In 1907 the Curatellas relocated to Buenos Aires, where the young sculptor enrolled in the National Fine Arts School. A rebellious youth, Curatella was expelled and in 1908 he took up an apprenticeship under Lucio Correa Morales, with whom he assisted on a number of works commissioned by Public Parks Director Charles Thays. Following the 1910 elections, he created a commemorative gold medal for Vice President-elect Victorino de la Plaza, who secured a scholarship for Curatella that took him to Florence and Rome. Curatella travelled extensively in Italy, as well as much of western Europe, touring the region’s museums and cathedrals.

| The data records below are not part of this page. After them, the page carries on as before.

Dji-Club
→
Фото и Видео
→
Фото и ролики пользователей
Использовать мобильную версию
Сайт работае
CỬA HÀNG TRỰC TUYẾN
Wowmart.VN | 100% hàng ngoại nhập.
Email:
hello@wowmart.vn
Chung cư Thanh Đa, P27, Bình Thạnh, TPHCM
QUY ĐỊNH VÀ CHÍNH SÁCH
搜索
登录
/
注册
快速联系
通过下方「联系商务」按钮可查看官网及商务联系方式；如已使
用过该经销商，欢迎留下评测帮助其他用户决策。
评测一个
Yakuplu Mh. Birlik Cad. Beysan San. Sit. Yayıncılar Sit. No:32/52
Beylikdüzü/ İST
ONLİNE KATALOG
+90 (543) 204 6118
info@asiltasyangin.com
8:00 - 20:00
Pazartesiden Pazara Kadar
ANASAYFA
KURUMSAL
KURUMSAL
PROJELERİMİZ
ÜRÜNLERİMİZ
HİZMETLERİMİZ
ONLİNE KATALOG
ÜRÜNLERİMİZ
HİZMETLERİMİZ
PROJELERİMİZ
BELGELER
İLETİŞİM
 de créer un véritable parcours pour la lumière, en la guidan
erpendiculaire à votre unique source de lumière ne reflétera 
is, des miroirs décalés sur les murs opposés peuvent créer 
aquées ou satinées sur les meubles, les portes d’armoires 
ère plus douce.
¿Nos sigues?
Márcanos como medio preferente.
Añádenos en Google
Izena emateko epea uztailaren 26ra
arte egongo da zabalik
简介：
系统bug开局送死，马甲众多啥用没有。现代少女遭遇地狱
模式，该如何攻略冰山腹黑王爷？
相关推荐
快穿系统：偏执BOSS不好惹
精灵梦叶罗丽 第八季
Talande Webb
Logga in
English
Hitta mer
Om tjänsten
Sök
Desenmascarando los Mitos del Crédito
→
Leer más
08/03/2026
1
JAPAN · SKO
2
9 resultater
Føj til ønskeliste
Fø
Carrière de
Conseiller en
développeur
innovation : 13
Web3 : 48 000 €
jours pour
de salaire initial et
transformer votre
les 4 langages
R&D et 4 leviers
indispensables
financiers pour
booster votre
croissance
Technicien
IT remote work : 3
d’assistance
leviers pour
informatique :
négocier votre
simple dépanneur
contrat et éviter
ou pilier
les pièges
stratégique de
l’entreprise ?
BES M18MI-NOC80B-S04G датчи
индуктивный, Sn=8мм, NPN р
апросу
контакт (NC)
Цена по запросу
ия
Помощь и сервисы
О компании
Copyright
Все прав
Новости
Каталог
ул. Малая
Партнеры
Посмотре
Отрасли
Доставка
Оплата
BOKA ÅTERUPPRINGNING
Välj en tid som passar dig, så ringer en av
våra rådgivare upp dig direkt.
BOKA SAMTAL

In 1912 he exhibited for the first time in Buenos Aires and soon after returned again to Europe. He settled in the Montparnasse area of Paris and studied under Aristide Maillol and Emile-Antoine Bourdelle, but was forced to return home after the outbreak of World War I. In 1916 he opened an art gallery in La Plata, the Salón de Otoño (Autumn Salon). A brief return in 1917 to Paris, where Curatella worked under Maillol, Maurice Denis and Paul Sérusier, was eventually followed by a second scholarship, with which he settled in Paris in 1920. Studying under Henri Laurens, Juan Gris, Constantin Brâncuşi and Le Corbusier, Curatella explored Cubism, and his sculptures became more avant-garde; he also established his first atelier, where he was known to create and destroy sculptures in a single day.
In 1922 he married the French painter Germaine Derbecqre and in 1926, was given a post in the Argentine Embassy. Returning to Argentina in 1929, he exhibited Las Tres Gracias (The Three Graces), which marked a departure towards the Abstract which would typify his work in subsequent years. Commissioned to create wall reliefs for the Argentine Pavilion in the 1937 Paris Exhibition, Curatella returned to France and opened an atelier on rue Lauriston, in Paris. His monumental Tierra Argentina and Los Dos Hemisferios (“Argentina” and “The Two Hemispheres”) earned him the honor of serving in the Paris Exhibition’s sculpture jury, and following the event, he was made an Officer of the Légion d’honneur.
Reappointed to the embassy in 1939 as a chargé d’affaires, Curatella oversaw the repatriation of Argentine nationals in France following the Nazi invasion of France in 1940. Following World War II, he oversaw the reopening of the Argentine Embassy, as well as the reconstruction of the Boulogne-Sur-Mer home where the hero of the Argentine War of Independence, General José de San Martín, died in 1850. Curatella continued to sculpt during his diplomatic tenure, and was among those who in 1946 re-inaugurated the Salon des Indépendants, an artists’ society banned by the Vichy regime. He remained active in the salon until he was transferred to the Embassy in Athens in 1949, upon which he donated thirty-one works to the Argentine government for the purpose of creating a museum of modern art (which were added to the National Museum of Fine Arts, instead). He contributed to Unesco festivals and was appointed to the organizing committee for Expo 58, while accepting a commission from architect Mario Roberto Álvarez for two reliefs, El Drama and La Comedia, for display in the public San Martín Theatre, inaugurated in 1960.
Curatella returned to the diplomatic corps in 1958, as an official in the Argentine Embassy in Brussels, whereby he oversaw the Argentine pavilion at Expo 58 and was honored with the Order of Leopold. Invited as a commissioner of the 1961 Paris Biennale, he reopened his rue Lauriston atelier. His El Guitarrista and Torso Femenino were acquired by the Modern Art Museum of the City of Paris, but a sudden illness forced the noted sculptor to return to Buenos Aires, where he died in 1962, at age 70. He lived to see his vision for the Buenos Aires Museum of Modern Art, which was opened in 1956 by art critic Rafael Squirru; a number of Curatella’s works are among its collections.